Abstract
The use of vernacular language depicting local dialects is a commonly observed characteristic of written technology-mediated communication of some communities (e.g. Alshutayri & Atwell, 2019, Ueberwasser & Stark 2017, Frey et al. 2015). While it is easy for members (or observers) of the community to recognize and understand local dialect spellings, it is a methodological challenge to empirically assign non-standard spelling variants to a specific local variety, thus separating them from misspellings or supra-regional vernacular.

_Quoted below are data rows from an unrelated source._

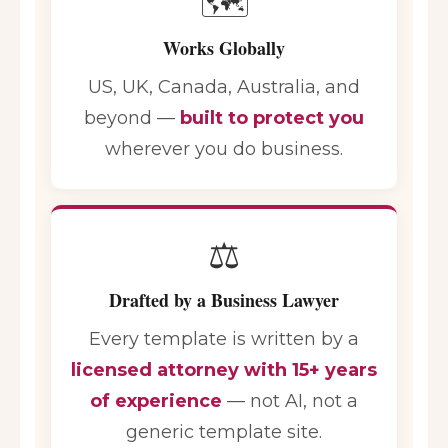
🗺️
Works Globally
US, UK, Canada, Australia, and
beyond —
built to protect you
wherever you do business.
⚖️
Drafted by a Business Lawyer
Every template is written by a
licensed attorney with 15+ years
of experience
— not AI, not a
generic template site.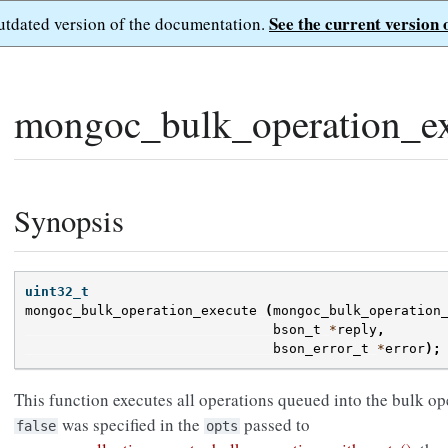
See the current version 
outdated version of the documentation.
mongoc_bulk_operation_ex
Synopsis
uint32_t
mongoc_bulk_operation_execute
(
mongoc_bulk_operation
bson_t
*
reply
,
bson_error_t
*
error
);
This function executes all operations queued into the bulk o
was specified in the
passed to
false
opts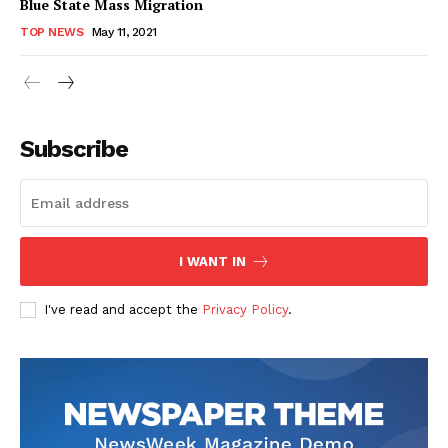
Blue State Mass Migration
TOP NEWS
May 11, 2021
Subscribe
I WANT IN
I've read and accept the
Privacy Policy
.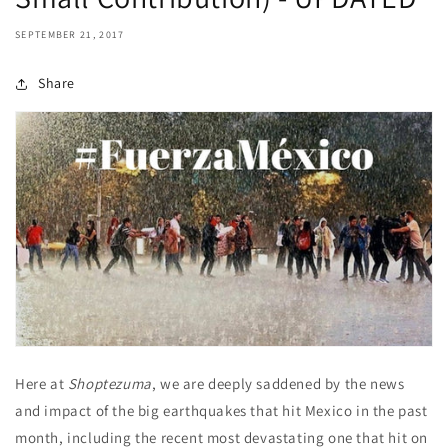
SEPTEMBER 21, 2017
Share
Here at
Shoptezuma
, we are deeply saddened by the news
and impact of the big earthquakes that hit Mexico in the past
month, including the recent most devastating one that hit on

We present a study that addresses this problem using data-driven methods for the analysis of German Facebook texts from the DiDi corpus of South Tyrolean CMC Data (Frey et al.2016). The DiDi corpus provides access to more than 23.000 mainly German status updates, comments and chat messages of around 120 writers written in the year 2013 (corpus size in tokens: ca 374.000). The corpus provides person-related metadata, such as gender, age and geographic origin, which are relevant variables for language variation (Löffler 2003). By correlating frequently occurring spelling variants of the Standard German -er suffix in the DiDi corpus to geographic, social and situational variables, Glück and Glaznieks (2019) were able to relate one variant (-o) to a specific geographic area (Val Pusteria) with a typical distribution for dialect use confirmed by the variables gender (cf. also Sieburg 1992), age (cf. Vergeiner et al. 2020) and communication type.
In this presentation we extend the approach using methods from natural language processing and social network analysis to look at cooccurring features on grapheme, word and text level. By quantitative and subsequent qualitative analyses of the data we could not only identify more dialect features (e.g. the substitution of by ) but also determine the consistency of writers and whether they clearly distinguish between standard and regional varieties.